DATA FOR ANALYSIS Start Marker

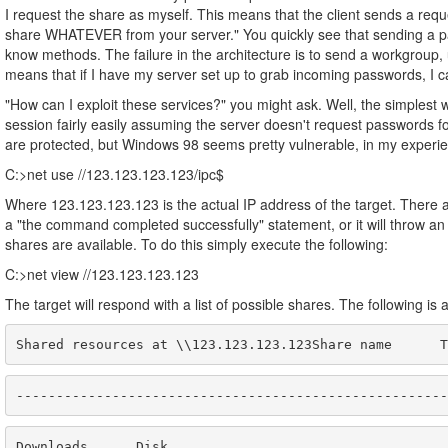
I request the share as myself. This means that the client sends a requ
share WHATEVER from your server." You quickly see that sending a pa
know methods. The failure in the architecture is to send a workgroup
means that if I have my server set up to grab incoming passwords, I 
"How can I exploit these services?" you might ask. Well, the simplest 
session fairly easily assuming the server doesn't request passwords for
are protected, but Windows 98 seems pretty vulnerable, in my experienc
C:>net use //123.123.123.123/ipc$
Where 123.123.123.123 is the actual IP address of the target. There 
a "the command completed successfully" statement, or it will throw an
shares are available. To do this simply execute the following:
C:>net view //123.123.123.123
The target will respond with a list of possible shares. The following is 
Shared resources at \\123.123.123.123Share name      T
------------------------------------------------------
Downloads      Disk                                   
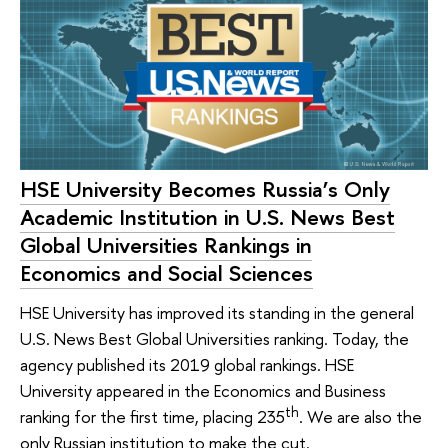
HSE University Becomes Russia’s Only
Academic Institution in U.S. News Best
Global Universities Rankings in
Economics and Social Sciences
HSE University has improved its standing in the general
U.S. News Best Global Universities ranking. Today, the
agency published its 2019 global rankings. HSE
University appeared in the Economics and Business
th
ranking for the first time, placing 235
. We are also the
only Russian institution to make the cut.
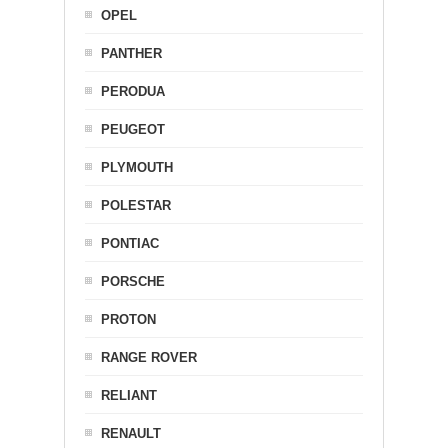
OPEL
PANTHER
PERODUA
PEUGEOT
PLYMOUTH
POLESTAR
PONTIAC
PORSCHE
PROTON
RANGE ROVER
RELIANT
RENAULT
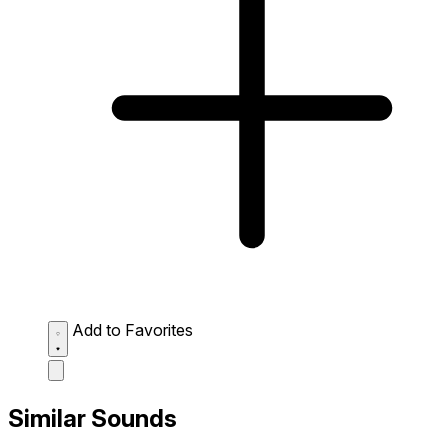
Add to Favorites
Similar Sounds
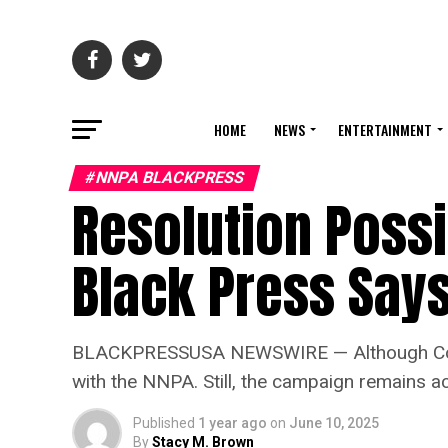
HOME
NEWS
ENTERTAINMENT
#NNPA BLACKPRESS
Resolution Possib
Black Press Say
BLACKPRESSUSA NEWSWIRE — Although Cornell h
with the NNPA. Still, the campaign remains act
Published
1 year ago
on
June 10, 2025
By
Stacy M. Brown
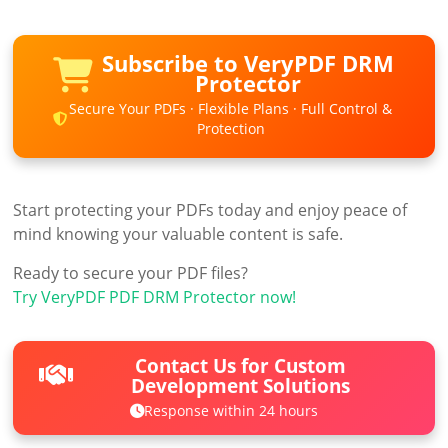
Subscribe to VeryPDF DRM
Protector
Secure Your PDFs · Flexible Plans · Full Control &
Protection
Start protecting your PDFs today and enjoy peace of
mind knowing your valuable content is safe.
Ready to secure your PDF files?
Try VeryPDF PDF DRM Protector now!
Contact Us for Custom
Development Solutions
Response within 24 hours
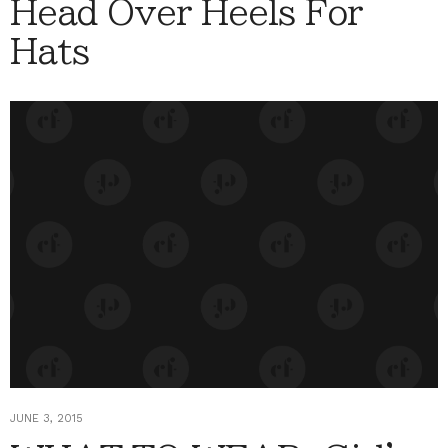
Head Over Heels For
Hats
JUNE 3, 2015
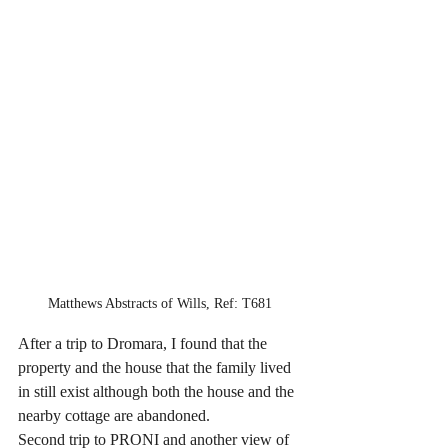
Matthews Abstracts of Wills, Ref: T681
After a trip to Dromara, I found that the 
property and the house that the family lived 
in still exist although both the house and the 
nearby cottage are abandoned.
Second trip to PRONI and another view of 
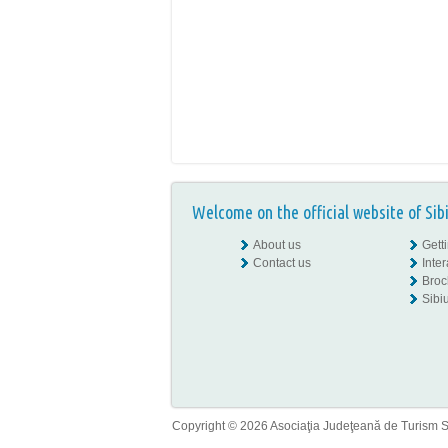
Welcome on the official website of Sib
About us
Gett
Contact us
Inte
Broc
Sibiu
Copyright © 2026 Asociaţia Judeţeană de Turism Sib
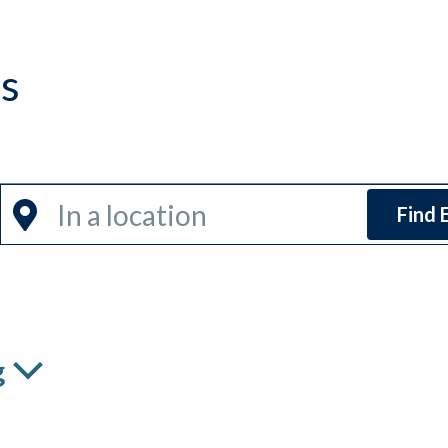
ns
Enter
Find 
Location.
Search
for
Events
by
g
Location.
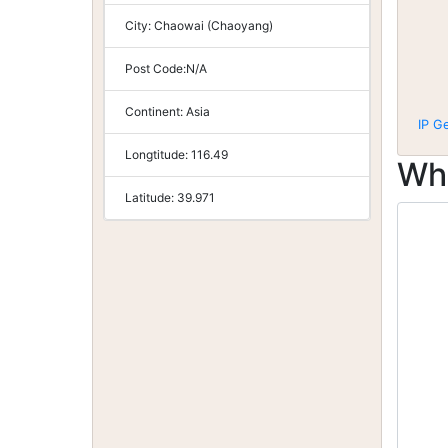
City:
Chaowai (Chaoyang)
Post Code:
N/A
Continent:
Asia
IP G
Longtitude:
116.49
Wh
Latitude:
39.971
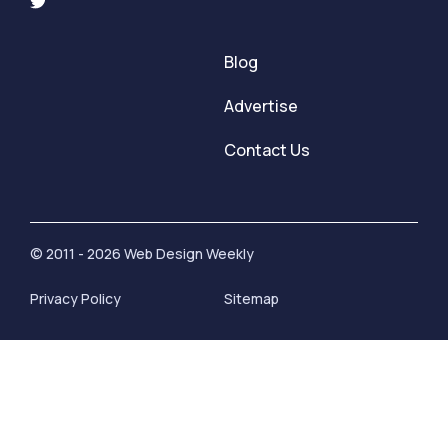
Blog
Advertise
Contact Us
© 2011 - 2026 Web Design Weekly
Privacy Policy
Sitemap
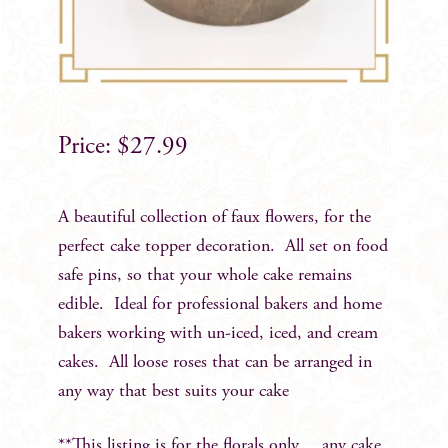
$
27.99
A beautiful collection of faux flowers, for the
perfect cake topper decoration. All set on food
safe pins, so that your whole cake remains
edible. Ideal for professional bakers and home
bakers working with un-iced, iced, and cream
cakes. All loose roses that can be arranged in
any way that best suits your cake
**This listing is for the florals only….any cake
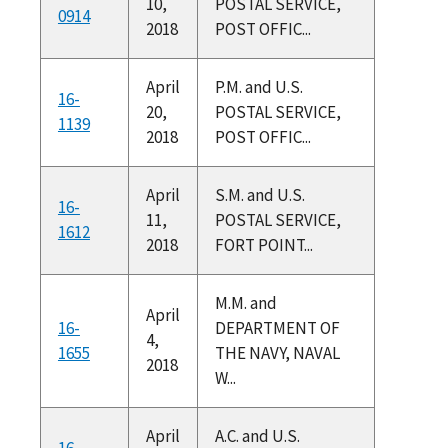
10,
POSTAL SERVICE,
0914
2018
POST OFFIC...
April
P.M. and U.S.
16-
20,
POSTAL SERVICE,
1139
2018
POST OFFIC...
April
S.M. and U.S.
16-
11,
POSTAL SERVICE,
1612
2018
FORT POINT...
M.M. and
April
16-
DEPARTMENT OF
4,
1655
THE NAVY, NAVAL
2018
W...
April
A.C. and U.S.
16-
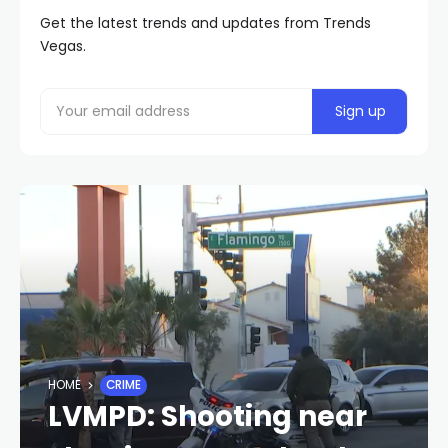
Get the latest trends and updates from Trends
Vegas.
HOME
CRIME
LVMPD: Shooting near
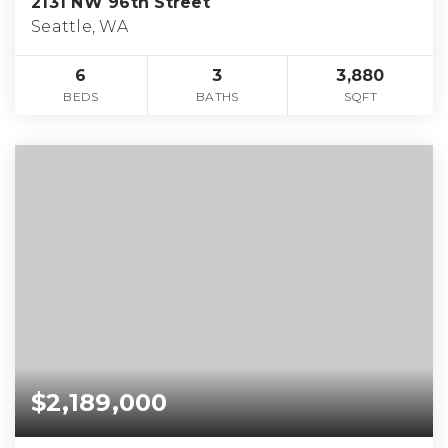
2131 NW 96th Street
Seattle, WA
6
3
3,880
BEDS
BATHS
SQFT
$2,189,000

DATA FOR ANALYSIS End Marker

• WHAT IS BEING ASKED: All lines above containing the string "VeryPDF" are to be collected.

• RESULT OF THE TASK:
Subscribe to VeryPDF DRM
Try VeryPDF PDF DRM Protector now!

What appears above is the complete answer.